Stored items:
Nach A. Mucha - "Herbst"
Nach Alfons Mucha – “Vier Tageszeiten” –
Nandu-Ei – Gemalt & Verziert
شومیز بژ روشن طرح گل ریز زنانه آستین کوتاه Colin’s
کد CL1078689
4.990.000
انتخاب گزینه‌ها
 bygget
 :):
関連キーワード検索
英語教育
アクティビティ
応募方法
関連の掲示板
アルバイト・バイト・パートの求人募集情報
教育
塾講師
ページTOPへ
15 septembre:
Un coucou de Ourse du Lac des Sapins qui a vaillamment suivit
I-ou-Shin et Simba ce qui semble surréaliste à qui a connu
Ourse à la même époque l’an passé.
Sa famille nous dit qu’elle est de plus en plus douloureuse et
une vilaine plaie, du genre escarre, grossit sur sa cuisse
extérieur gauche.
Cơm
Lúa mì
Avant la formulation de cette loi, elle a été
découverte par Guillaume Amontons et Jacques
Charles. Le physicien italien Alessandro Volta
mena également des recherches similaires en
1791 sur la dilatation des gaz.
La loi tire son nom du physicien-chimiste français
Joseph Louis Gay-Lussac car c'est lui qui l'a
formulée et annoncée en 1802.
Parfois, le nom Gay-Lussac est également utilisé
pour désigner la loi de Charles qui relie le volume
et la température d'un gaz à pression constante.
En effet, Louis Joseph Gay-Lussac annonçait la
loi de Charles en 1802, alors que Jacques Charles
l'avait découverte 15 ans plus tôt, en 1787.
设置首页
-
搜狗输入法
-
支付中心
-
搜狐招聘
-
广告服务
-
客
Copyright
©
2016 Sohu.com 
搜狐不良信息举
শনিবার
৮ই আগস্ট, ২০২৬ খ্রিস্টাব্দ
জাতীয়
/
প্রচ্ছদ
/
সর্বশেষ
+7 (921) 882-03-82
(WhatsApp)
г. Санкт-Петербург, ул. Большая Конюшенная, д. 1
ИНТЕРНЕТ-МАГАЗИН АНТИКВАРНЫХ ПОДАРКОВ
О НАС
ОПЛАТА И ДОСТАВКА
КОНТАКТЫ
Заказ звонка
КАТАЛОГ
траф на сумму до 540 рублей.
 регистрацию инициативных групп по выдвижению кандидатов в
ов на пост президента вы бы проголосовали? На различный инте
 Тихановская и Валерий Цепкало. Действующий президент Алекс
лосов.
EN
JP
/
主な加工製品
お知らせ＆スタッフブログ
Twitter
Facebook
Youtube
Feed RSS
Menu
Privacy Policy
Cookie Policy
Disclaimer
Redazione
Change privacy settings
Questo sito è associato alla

> _ASSIGNMENT_: In the data above, find the line that contains "Nandu-Ei – Gemalt & Verziert" and the line that contains "Charles. Le physicien". Repeat exactly those lines and every line between them, and only those.

> _ANSWER SECTION_:
Nandu-Ei – Gemalt & Verziert
شومیز بژ روشن طرح گل ریز زنانه آستین کوتاه Colin’s
کد CL1078689
4.990.000
انتخاب گزینه‌ها
 bygget
 :):
関連キーワード検索
英語教育
アクティビティ
応募方法
関連の掲示板
アルバイト・バイト・パートの求人募集情報
教育
塾講師
ページTOPへ
15 septembre:
Un coucou de Ourse du Lac des Sapins qui a vaillamment suivit
I-ou-Shin et Simba ce qui semble surréaliste à qui a connu
Ourse à la même époque l’an passé.
Sa famille nous dit qu’elle est de plus en plus douloureuse et
une vilaine plaie, du genre escarre, grossit sur sa cuisse
extérieur gauche.
Cơm
Lúa mì
Avant la formulation de cette loi, elle a été
découverte par Guillaume Amontons et Jacques
Charles. Le physicien italien Alessandro Volta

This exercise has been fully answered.